Merge remote-tracking branch 'gitlab/main-5.15.y' into main-5.15.y

d2f3ce7f42140d4830379ae2131148251b1654d6

- revert one more page_count check in the NUMA hinting fault path

- added the bpf_prefault writable tracepoint which is the dependency
  to run BPFML in non simulation mode

b6580318481399405e1368d38d13ec5c58071352

- remove a PageAnonGup() BUG_ON() from unuse_pte() because it
  triggered a false positive during swapoff().

51d469787f3e79c2f4540267dd204ed75a532613

- optimize the universal fix for the synchronicity of all GUP pins
  further with the PageAnonGup filter

ac721fb4219c46772f4dd5861e83335eb3718214

- add synchronicity to all GUP pins, including thread+gup+fork at
  hardblocksize subpage granularity without requiring FOLL_PIN

38ecec4f7a55bb85c8affa97c546991a5351f326

- defer the ksm wse opt-in experimental feature

- deliver full accuracy to the THP mapcount with thp_idx to avoid GUP
  pin synchronicity loss after a THP virtual split followed by fork

- fix a FOLL_LONGTERM synchronicity loss in presence of swapping over
  raid5/blk-integrity that would enable SWP_STABLE_WRITES

- fix a FOLL_LONGTERM synchronicity loss if multiple threads take a
  long term GUP pin at the same time while a child exists

8f74a7d45e5a7d33084bd0958f7a491bbd8f3fc5

- fix kvm_mmu_notifier_change_pte()

608641cdbe7a69741088f8bd0072cab4e1943ff6

- tentative working set estimation for KSM
- fix missing young bit after NUMA migrate-on-fault and THP splits

47b23851febb91384f497da51c77f23b47376eba

- v5 fix for the KSM swapin anon_vma use after free.

e4dbaa0db656bc7e3fce23695c00dc8fc15d96ea

- v4 fix for the KSM swapin anon_vma use after free.

ce4bc19086d1e96ca9ed1491a39aa5291d14b08e

- v3 fix for the KSM swapin anon_vma use after free.

- Cleanup FOLL_UNSHARE definition from code and commit headers and
  other no-op cleanups. It's a further sync-up with the cleanups from
  the v1 "mm: COW fixes part 1: fix the COW security issue for THP and
  hugetlb" submit.

a8e5bf4916fecaacbe49f60cedcf20c658b54707

- Tentative fix for the false positive BUILD_BUG_ON build error on some
  arches reported by the kernel test robot.

- Fixed KSM checksum initialization reported by Dan Carpenter and the
  kernel test robot with smatch.

- Worked around a coding style warning from the kernel test robot.

8a4fc2ffa29df05a65a5d662e0db910dcb93a176

- The mprotect optimization that was proposed upstream to skip
  spurious COW faults had a bug in not checking the swapcount which
  could result in erroneously skipping the COW fault with swap
  enabled. This implementation inherited the same bug that the
  original upstream posted patch had. The bug has been found by source
  review and it has been fixed: in this implementation the swapcount
  is now taken into account as required for safety.

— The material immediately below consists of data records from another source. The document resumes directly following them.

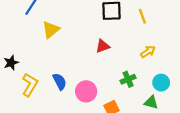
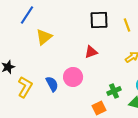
green cross: (128, 79) -> (114, 91), moved
pink circle: (86, 91) -> (73, 77), moved

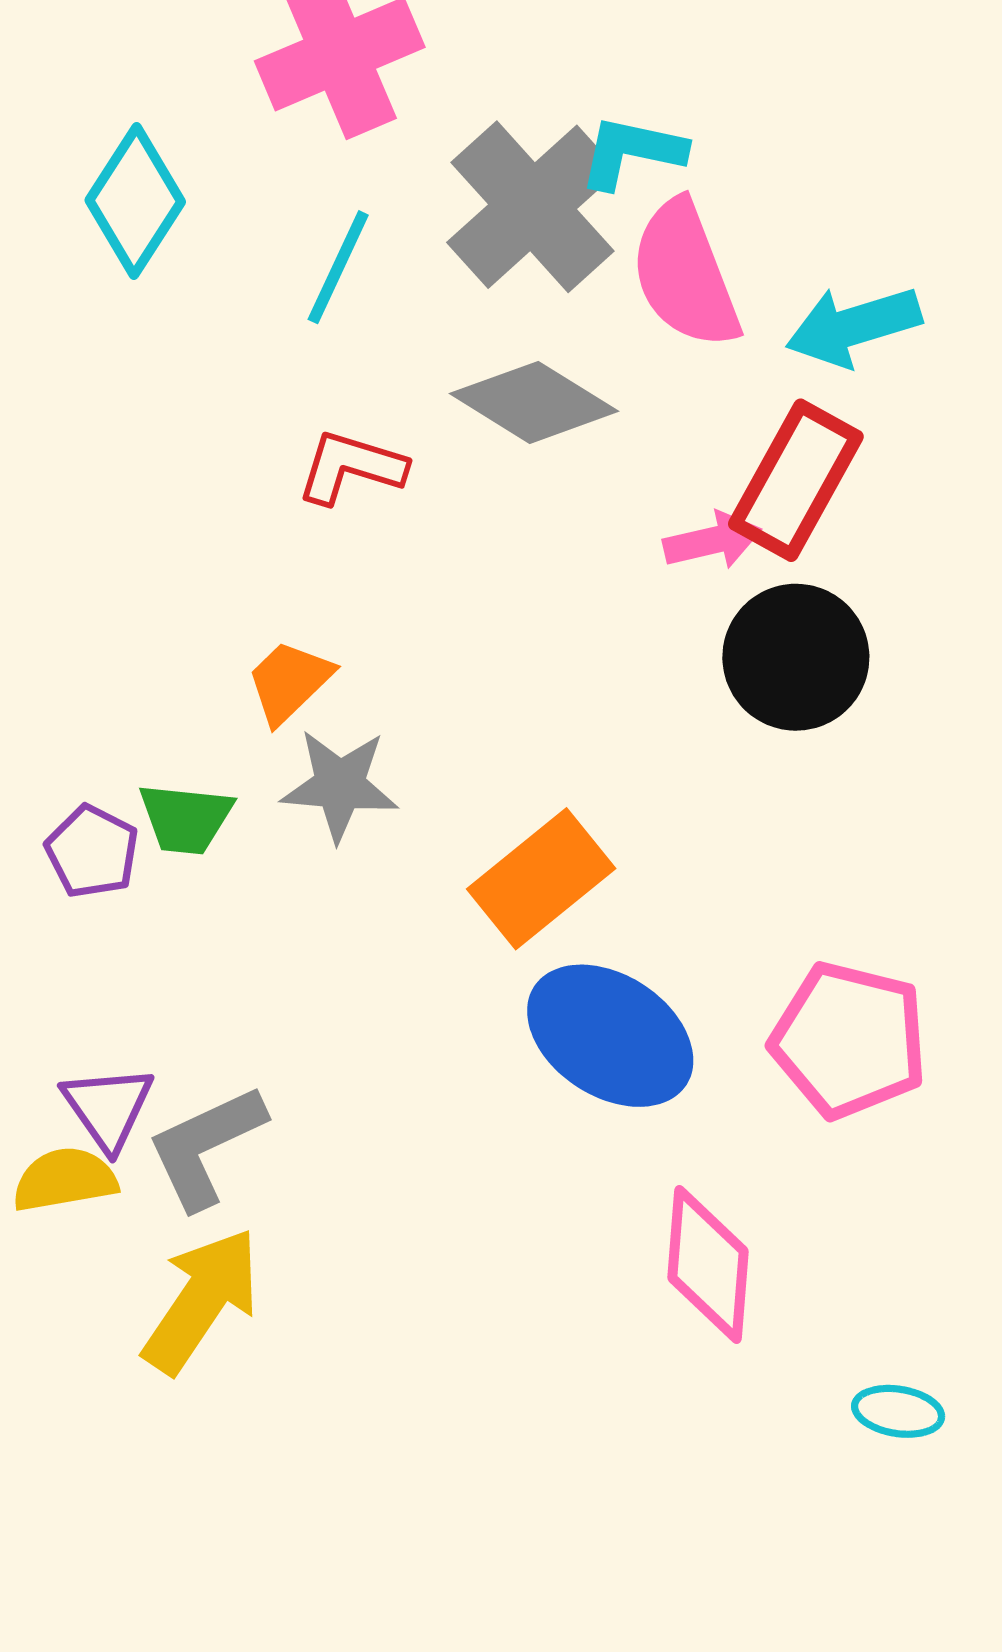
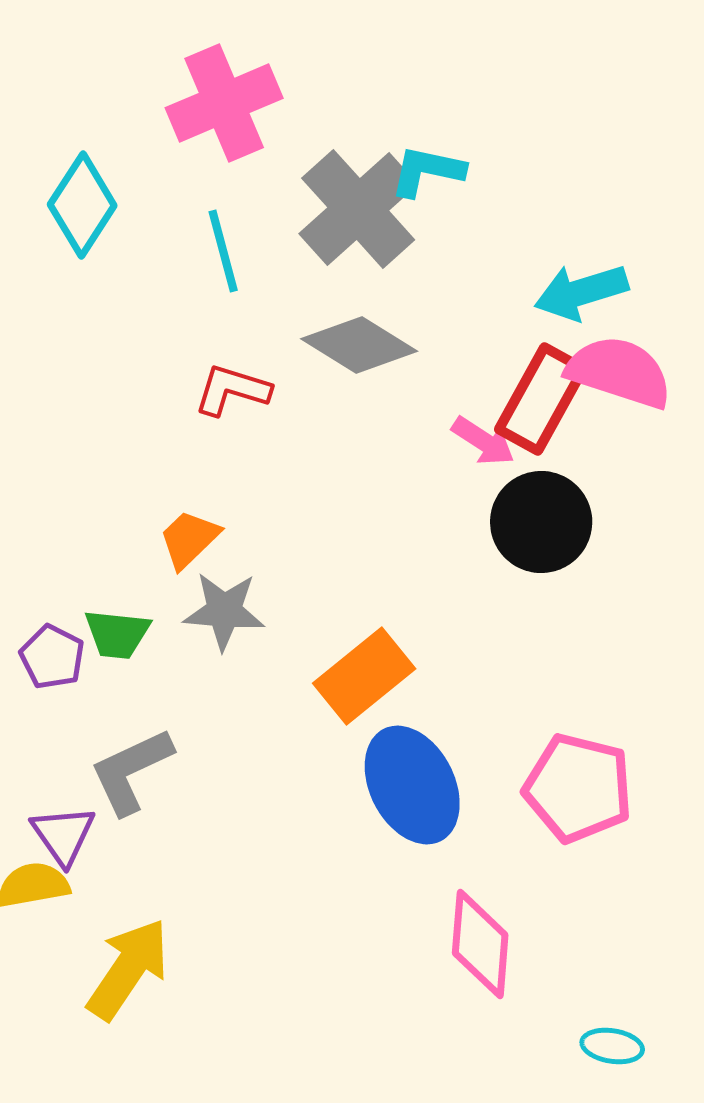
cyan line: (338, 267) -> (223, 251), turned -40
pink semicircle: (685, 274) -> (619, 372), moved, turned 129
pink arrow: (712, 541) -> (483, 441), turned 46
blue ellipse: (610, 1036) -> (412, 785), turned 30
gray L-shape: (206, 1147) -> (131, 771), moved

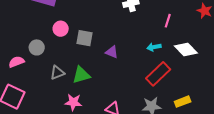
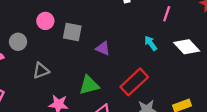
cyan arrow: (154, 47) -> (151, 43), turned 64
red rectangle: (158, 74) -> (134, 82), moved
green triangle: (81, 75) -> (89, 85), moved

e60b432637711574fba6507c2dbc26043f2f7e9e

- optimized wp_page_unshare() with can_read_pin_swap_page(), in
  addition this change is a dependency for the PageKsm FOLL_MM_SYNC
  rework.

- reworked from scratch PageKsm FOLL_MM_SYNC using
  can_read_pin_swap_page(). Enforcing that no FOLL_LONGTERM read pin
  can be ever taken on any PageKsm feels simpler in comparison to
  enforcing no PageAnon can be converted to PageKsm if there's any
  outstanding pin and that no wrprotected PageAnon can be replaced by
  an equal PageKsm if the PageAnon had any outstanding FOLL_LONGTERM
  pins. Both guarantees are required for FOLL_MM_SYNC to deliver
  full synchronicity to FOLL_LONGTERM pins on VM_MERGEABLE vmas too.

e8a5fe3acb45be705bde7d167d4d89ea6151bec9

- gup_must_unshare() optimized with can_read_pin_swap_page().

- added the page lock in the hugetlbfs gup_must_unshare() path to
  protect against page migration. It'd be ideal if page migration could
  be improved to count how many migration entries it installed and then
  drop the mapcount accordingly only after the refcount freezing.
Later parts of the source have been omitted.